(Stored data entries)
- - - -

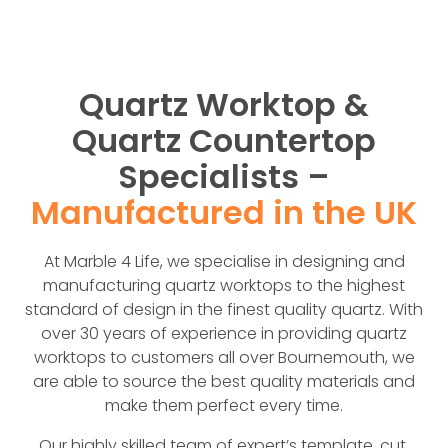
Quartz Worktop &
Quartz Countertop
Specialists –
Manufactured in the UK
At Marble 4 Life, we specialise in designing and
manufacturing quartz worktops to the highest
standard of design in the finest quality quartz. With
over 30 years of experience in providing quartz
worktops to customers all over Bournemouth, we
are able to source the best quality materials and
make them perfect every time.
Our highly skilled team of expert’s template, cut,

- - - -

What to work on: Every entry above needs to be duplicated exactly, without its images.

Finished task:
Quartz Worktop &
Quartz Countertop
Specialists –
Manufactured in the UK
At Marble 4 Life, we specialise in designing and
manufacturing quartz worktops to the highest
standard of design in the finest quality quartz. With
over 30 years of experience in providing quartz
worktops to customers all over Bournemouth, we
are able to source the best quality materials and
make them perfect every time.
Our highly skilled team of expert’s template, cut,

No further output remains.